On this measure, ChatGPT would fail. The technology relies on probability and vast amounts of data to predict the most likely series of words to any given output. It is extraordinarily talented at creating content. However, Chollet would argue that true general intelligence is not so much about the skill (in this case, generating content) but its ability to acquire that skill in the first place without a huge amount of input. This is an ability ChatGPT lacks.

Therefore, to pass the ARC-AGI benchmark test, AI must complete a series of reasoning problems based on colored squares in a grid. Its task is to identify the pattern that turns one grid into another grid and it is given just three examples to learn from.

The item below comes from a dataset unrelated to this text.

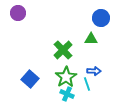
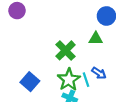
blue arrow: (94, 71) -> (99, 73), turned 32
cyan line: (87, 84) -> (86, 80), moved

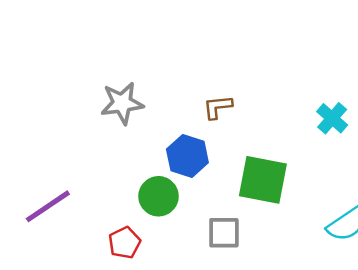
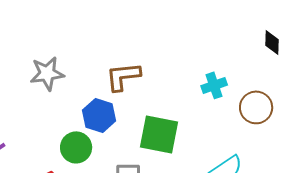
brown L-shape: (218, 107) -> (123, 76), size x1.5
cyan cross: (332, 118) -> (214, 85), turned 30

The previous record (held by Jeremy Berman) was 58.5 percent. That record was smashed by OpenAI’s new o3 system, which scored an impressive 82.8 percent – and arguably puts it in league with humans, Chollet says.

In a blog piece, Chollet describes it as “a significant leap forward” representing a “genuine breakthrough in adaptability and generalization”. He said, “This is not just incremental progress; it is new territory, and it demands serious scientific attention.”

To put it in some context, four years ago, GPT-3 scored a less-than-impressive 0 percent. In 2024, GPT-4o did not do much better at 5 percent. Needless to say, there has been a dramatic rate of improvement. Still, there is no need to get too hasty. As Chollet himself points out, the o3 system still performs badly on some simple tasks.

While there have been some impressive developments when it comes to AI, there is little consensus amongst AI researchers on when we should expect to see true AGI. Some believe it is something we could see by the end of the decade. In a recent talk, Ben Goertzel, founder of SingularityNET, argued individual computers would have power equivalent to a human brain by 2023. “Then you add another 10/15 years on that, an individual computer would have roughly the compute power of all of human society.”